● Problem to work on: Go to the line holding "на территории Румынии в составе Сил быстрого" in the entries below and write out exactly every line down to and including the line holding "ПВО и ракеты".

● Dataset entries:
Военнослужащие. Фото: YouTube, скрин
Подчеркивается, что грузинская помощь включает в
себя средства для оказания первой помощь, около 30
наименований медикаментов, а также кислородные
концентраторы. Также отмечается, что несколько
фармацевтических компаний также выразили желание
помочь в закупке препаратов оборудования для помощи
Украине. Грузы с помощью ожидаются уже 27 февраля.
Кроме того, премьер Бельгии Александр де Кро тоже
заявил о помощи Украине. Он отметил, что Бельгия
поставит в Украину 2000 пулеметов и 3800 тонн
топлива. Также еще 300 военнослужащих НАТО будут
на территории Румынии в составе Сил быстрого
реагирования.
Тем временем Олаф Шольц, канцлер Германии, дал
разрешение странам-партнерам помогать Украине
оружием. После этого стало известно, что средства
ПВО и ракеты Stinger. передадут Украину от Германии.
...
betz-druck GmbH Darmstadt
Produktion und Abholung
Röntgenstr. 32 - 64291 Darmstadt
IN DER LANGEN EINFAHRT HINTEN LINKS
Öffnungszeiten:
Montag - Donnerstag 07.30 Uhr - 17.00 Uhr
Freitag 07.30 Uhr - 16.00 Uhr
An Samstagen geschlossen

● Response to this task:
на территории Румынии в составе Сил быстрого
реагирования.
Тем временем Олаф Шольц, канцлер Германии, дал
разрешение странам-партнерам помогать Украине
оружием. После этого стало известно, что средства
ПВО и ракеты Stinger. передадут Украину от Германии.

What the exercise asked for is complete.